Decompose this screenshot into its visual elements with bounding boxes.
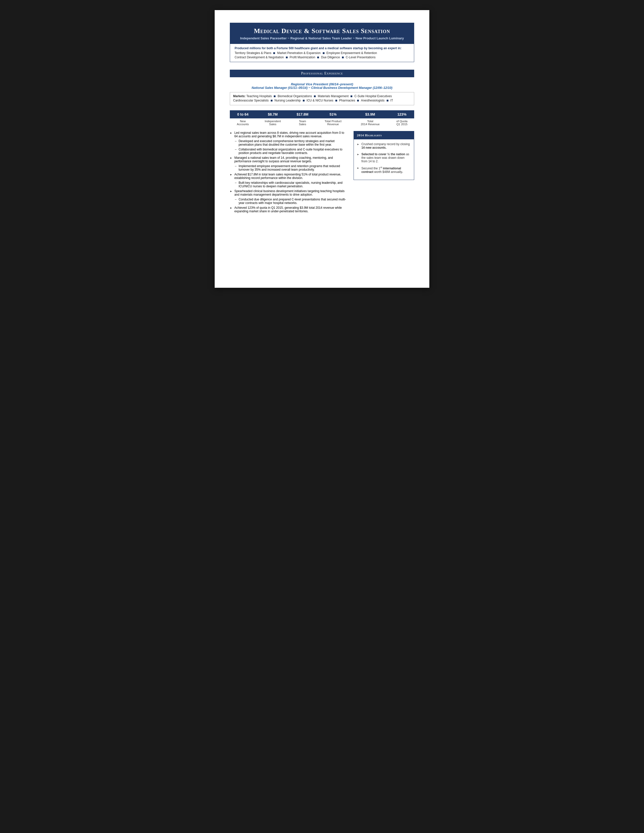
sub-bullet-5: – Conducted due diligence and prepared C… [235, 198, 348, 205]
market-bullet-5 [303, 100, 304, 101]
column-left: ► Led regional sales team across 8 state… [230, 131, 348, 214]
stat-label-1: NewAccounts [230, 118, 256, 127]
sub-bullet-4: – Built key relationships with cardiovas… [235, 181, 348, 188]
highlight-arrow-3: ► [357, 167, 359, 169]
sub-bullet-text-2: Collaborated with biomedical organizatio… [239, 148, 348, 155]
market-item-3: Materials Management [318, 95, 349, 98]
resume-page: Medical Device & Software Sales Sensatio… [215, 10, 429, 288]
expert-item-6: Due Diligence [321, 56, 340, 59]
main-bullet-5: ► Achieved 123% of quota in Q1 2015, gen… [230, 206, 348, 213]
expert-item-4: Contract Development & Negotiation [235, 56, 284, 59]
expert-box: Produced millions for both a Fortune 500… [230, 43, 414, 62]
arrow-icon-5: ► [230, 206, 232, 209]
markets-label: Markets: [233, 95, 245, 98]
market-item-2: Biomedical Organizations [277, 95, 312, 98]
arrow-icon-4: ► [230, 190, 232, 193]
stat-label-4: Total ProductRevenue [316, 118, 351, 127]
market-item-6: Nursing Leadership [275, 99, 301, 102]
highlight-item-2: ► Selected to cover ½ the nation as the … [357, 153, 411, 163]
markets-box: Markets: Teaching Hospitals Biomedical O… [230, 92, 414, 105]
bullet-text-1: Led regional sales team across 8 states,… [234, 131, 348, 138]
stats-header-row: 0 to 64 $8.7M $17.8M 51% $3.9M 123% [230, 110, 414, 118]
sub-bullet-text-4: Built key relationships with cardiovascu… [239, 181, 348, 188]
two-column-section: ► Led regional sales team across 8 state… [230, 131, 414, 214]
stat-header-4: 51% [316, 110, 351, 118]
bullet-text-3: Achieved $17.8M in total team sales repr… [234, 173, 348, 180]
main-bullet-1: ► Led regional sales team across 8 state… [230, 131, 348, 138]
highlights-header: 2014 Highlights [354, 131, 414, 139]
bullet-square-3 [286, 56, 288, 58]
dash-icon-3: – [235, 164, 237, 168]
expert-item-3: Employee Empowerment & Retention [327, 51, 377, 55]
stat-label-3: TeamSales [290, 118, 316, 127]
highlight-item-3: ► Secured the 1st international contract… [357, 166, 411, 174]
expert-item-2: Market Penetration & Expansion [277, 51, 320, 55]
highlight-text-3: Secured the 1st international contract w… [361, 166, 411, 174]
highlight-text-2: Selected to cover ½ the nation as the sa… [361, 153, 411, 163]
expert-items: Territory Strategies & Plans Market Pene… [235, 51, 409, 60]
stat-header-6: 123% [390, 110, 414, 118]
highlight-arrow-2: ► [357, 153, 359, 156]
bullet-square-5 [342, 56, 344, 58]
job-titles: Regional Vice President (06/14–present) … [230, 82, 414, 90]
sub-bullet-1: – Developed and executed comprehensive t… [235, 139, 348, 146]
market-item-1: Teaching Hospitals [245, 95, 272, 98]
market-bullet-2 [314, 95, 316, 97]
market-bullet-4 [271, 100, 272, 101]
expert-intro: Produced millions for both a Fortune 500… [235, 47, 409, 50]
stat-header-5: $3.9M [351, 110, 390, 118]
sub-bullet-2: – Collaborated with biomedical organizat… [235, 148, 348, 155]
expert-row-2: Contract Development & Negotiation Profi… [235, 56, 409, 59]
market-bullet-1 [274, 95, 275, 97]
arrow-icon-1: ► [230, 132, 232, 134]
highlights-box: 2014 Highlights ► Crushed company record… [354, 131, 414, 180]
highlights-body: ► Crushed company record by closing 14 n… [354, 139, 414, 180]
dash-icon-1: – [235, 139, 237, 143]
market-item-8: Pharmacies [339, 99, 355, 102]
stats-label-row: NewAccounts IndependentSales TeamSales T… [230, 118, 414, 127]
stats-table: 0 to 64 $8.7M $17.8M 51% $3.9M 123% NewA… [230, 110, 414, 127]
bullet-text-2: Managed a national sales team of 14, pro… [234, 156, 348, 163]
expert-item-1: Territory Strategies & Plans [235, 51, 271, 55]
expert-row-1: Territory Strategies & Plans Market Pene… [235, 51, 409, 55]
bullet-text-4: Spearheaded clinical business developmen… [234, 189, 348, 196]
stat-header-3: $17.8M [290, 110, 316, 118]
stat-header-2: $8.7M [256, 110, 290, 118]
arrow-icon-3: ► [230, 173, 232, 176]
main-bullet-2: ► Managed a national sales team of 14, p… [230, 156, 348, 163]
header-box: Medical Device & Software Sales Sensatio… [230, 23, 414, 43]
market-item-5: Cardiovascular Specialists [233, 99, 269, 102]
bullet-text-5: Achieved 123% of quota in Q1 2015, gener… [234, 206, 348, 213]
market-bullet-6 [335, 100, 337, 101]
main-bullet-3: ► Achieved $17.8M in total team sales re… [230, 173, 348, 180]
market-item-7: ICU & NICU Nurses [307, 99, 333, 102]
highlight-arrow-1: ► [357, 143, 359, 146]
section-header-experience: Professional Experience [230, 70, 414, 77]
highlight-item-1: ► Crushed company record by closing 14 n… [357, 142, 411, 150]
market-bullet-3 [351, 95, 352, 97]
header-subtitle: Independent Sales Pacesetter ~ Regional … [236, 36, 408, 40]
stat-label-5: Total2014 Revenue [351, 118, 390, 127]
expert-item-5: Profit Maximization [290, 56, 315, 59]
stat-label-6: of QuotaQ1 2015 [390, 118, 414, 127]
markets-row-2: Cardiovascular Specialists Nursing Leade… [233, 99, 411, 102]
bullet-square-2 [323, 52, 325, 54]
job-title-main: Regional Vice President (06/14–present) [230, 82, 414, 86]
bullet-square-1 [273, 52, 275, 54]
highlight-text-1: Crushed company record by closing 14 new… [361, 142, 411, 150]
market-bullet-8 [386, 100, 388, 101]
bullet-square-4 [317, 56, 319, 58]
market-bullet-7 [357, 100, 359, 101]
market-item-4: C-Suite Hospital Executives [354, 95, 392, 98]
column-right: 2014 Highlights ► Crushed company record… [354, 131, 414, 214]
sub-bullet-text-5: Conducted due diligence and prepared C-l… [239, 198, 348, 205]
sub-bullet-text-1: Developed and executed comprehensive ter… [239, 139, 348, 146]
arrow-icon-2: ► [230, 156, 232, 159]
stat-label-2: IndependentSales [256, 118, 290, 127]
sub-bullet-text-3: Implemented employee empowerment and ret… [239, 164, 348, 171]
page-title: Medical Device & Software Sales Sensatio… [236, 27, 408, 35]
dash-icon-2: – [235, 148, 237, 151]
market-item-9: Anesthesiologists [361, 99, 385, 102]
dash-icon-5: – [235, 198, 237, 201]
expert-item-7: C-Level Presentations [346, 56, 375, 59]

#####

Task goal
Would you set down the records above once more, exactly, with the pictures removed?

Result of this task
Decompose this screenshot into its visual elements with bounding boxes.
sub-bullet-5: – Conducted due diligence and prepared C… [235, 198, 348, 205]
market-bullet-5 [303, 100, 304, 101]
column-left: ► Led regional sales team across 8 state… [230, 131, 348, 214]
stat-label-1: NewAccounts [230, 118, 256, 127]
sub-bullet-4: – Built key relationships with cardiovas… [235, 181, 348, 188]
highlight-arrow-3: ► [357, 167, 359, 169]
sub-bullet-text-2: Collaborated with biomedical organizatio… [239, 148, 348, 155]
market-item-3: Materials Management [318, 95, 349, 98]
resume-page: Medical Device & Software Sales Sensatio… [215, 10, 429, 288]
expert-item-6: Due Diligence [321, 56, 340, 59]
main-bullet-5: ► Achieved 123% of quota in Q1 2015, gen… [230, 206, 348, 213]
expert-item-4: Contract Development & Negotiation [235, 56, 284, 59]
expert-box: Produced millions for both a Fortune 500… [230, 43, 414, 62]
arrow-icon-5: ► [230, 206, 232, 209]
markets-label: Markets: [233, 95, 245, 98]
market-item-2: Biomedical Organizations [277, 95, 312, 98]
arrow-icon-4: ► [230, 190, 232, 193]
stat-label-4: Total ProductRevenue [316, 118, 351, 127]
market-item-6: Nursing Leadership [275, 99, 301, 102]
highlight-item-2: ► Selected to cover ½ the nation as the … [357, 153, 411, 163]
markets-box: Markets: Teaching Hospitals Biomedical O… [230, 92, 414, 105]
bullet-text-1: Led regional sales team across 8 states,… [234, 131, 348, 138]
stats-header-row: 0 to 64 $8.7M $17.8M 51% $3.9M 123% [230, 110, 414, 118]
sub-bullet-text-4: Built key relationships with cardiovascu… [239, 181, 348, 188]
two-column-section: ► Led regional sales team across 8 state… [230, 131, 414, 214]
stat-header-4: 51% [316, 110, 351, 118]
bullet-text-3: Achieved $17.8M in total team sales repr… [234, 173, 348, 180]
main-bullet-1: ► Led regional sales team across 8 state… [230, 131, 348, 138]
highlights-header: 2014 Highlights [354, 131, 414, 139]
bullet-square-3 [286, 56, 288, 58]
dash-icon-3: – [235, 164, 237, 168]
expert-item-3: Employee Empowerment & Retention [327, 51, 377, 55]
stat-label-3: TeamSales [290, 118, 316, 127]
highlight-item-3: ► Secured the 1st international contract… [357, 166, 411, 174]
expert-item-2: Market Penetration & Expansion [277, 51, 320, 55]
highlight-text-3: Secured the 1st international contract w… [361, 166, 411, 174]
highlight-text-2: Selected to cover ½ the nation as the sa… [361, 153, 411, 163]
expert-items: Territory Strategies & Plans Market Pene… [235, 51, 409, 60]
stat-header-6: 123% [390, 110, 414, 118]
highlight-arrow-2: ► [357, 153, 359, 156]
bullet-square-5 [342, 56, 344, 58]
job-titles: Regional Vice President (06/14–present) … [230, 82, 414, 90]
sub-bullet-1: – Developed and executed comprehensive t… [235, 139, 348, 146]
market-item-1: Teaching Hospitals [245, 95, 272, 98]
market-bullet-2 [314, 95, 316, 97]
market-bullet-4 [271, 100, 272, 101]
expert-intro: Produced millions for both a Fortune 500… [235, 47, 409, 50]
stat-header-5: $3.9M [351, 110, 390, 118]
sub-bullet-2: – Collaborated with biomedical organizat… [235, 148, 348, 155]
expert-row-2: Contract Development & Negotiation Profi… [235, 56, 409, 59]
market-bullet-1 [274, 95, 275, 97]
arrow-icon-1: ► [230, 132, 232, 134]
highlights-box: 2014 Highlights ► Crushed company record… [354, 131, 414, 180]
highlights-body: ► Crushed company record by closing 14 n… [354, 139, 414, 180]
dash-icon-1: – [235, 139, 237, 143]
market-item-8: Pharmacies [339, 99, 355, 102]
stats-label-row: NewAccounts IndependentSales TeamSales T… [230, 118, 414, 127]
stats-table: 0 to 64 $8.7M $17.8M 51% $3.9M 123% NewA… [230, 110, 414, 127]
bullet-text-2: Managed a national sales team of 14, pro… [234, 156, 348, 163]
expert-item-1: Territory Strategies & Plans [235, 51, 271, 55]
expert-row-1: Territory Strategies & Plans Market Pene… [235, 51, 409, 55]
bullet-text-4: Spearheaded clinical business developmen… [234, 189, 348, 196]
stat-header-3: $17.8M [290, 110, 316, 118]
stat-header-2: $8.7M [256, 110, 290, 118]
arrow-icon-3: ► [230, 173, 232, 176]
main-bullet-2: ► Managed a national sales team of 14, p… [230, 156, 348, 163]
header-box: Medical Device & Software Sales Sensatio… [230, 23, 414, 43]
market-item-5: Cardiovascular Specialists [233, 99, 269, 102]
bullet-text-5: Achieved 123% of quota in Q1 2015, gener… [234, 206, 348, 213]
market-bullet-6 [335, 100, 337, 101]
main-bullet-3: ► Achieved $17.8M in total team sales re… [230, 173, 348, 180]
market-item-7: ICU & NICU Nurses [307, 99, 333, 102]
highlight-arrow-1: ► [357, 143, 359, 146]
section-header-experience: Professional Experience [230, 70, 414, 77]
highlight-item-1: ► Crushed company record by closing 14 n… [357, 142, 411, 150]
market-bullet-3 [351, 95, 352, 97]
header-subtitle: Independent Sales Pacesetter ~ Regional … [236, 36, 408, 40]
stat-label-5: Total2014 Revenue [351, 118, 390, 127]
expert-item-5: Profit Maximization [290, 56, 315, 59]
stat-label-6: of QuotaQ1 2015 [390, 118, 414, 127]
markets-row-2: Cardiovascular Specialists Nursing Leade… [233, 99, 411, 102]
bullet-square-2 [323, 52, 325, 54]
job-title-main: Regional Vice President (06/14–present) [230, 82, 414, 86]
bullet-square-1 [273, 52, 275, 54]
highlight-text-1: Crushed company record by closing 14 new… [361, 142, 411, 150]
market-bullet-8 [386, 100, 388, 101]
bullet-square-4 [317, 56, 319, 58]
market-bullet-7 [357, 100, 359, 101]
market-item-4: C-Suite Hospital Executives [354, 95, 392, 98]
column-right: 2014 Highlights ► Crushed company record… [354, 131, 414, 214]
sub-bullet-text-5: Conducted due diligence and prepared C-l… [239, 198, 348, 205]
sub-bullet-text-1: Developed and executed comprehensive ter… [239, 139, 348, 146]
arrow-icon-2: ► [230, 156, 232, 159]
stat-label-2: IndependentSales [256, 118, 290, 127]
sub-bullet-text-3: Implemented employee empowerment and ret… [239, 164, 348, 171]
page-title: Medical Device & Software Sales Sensatio… [236, 27, 408, 35]
dash-icon-2: – [235, 148, 237, 151]
market-item-9: Anesthesiologists [361, 99, 385, 102]
dash-icon-5: – [235, 198, 237, 201]
expert-item-7: C-Level Presentations [346, 56, 375, 59]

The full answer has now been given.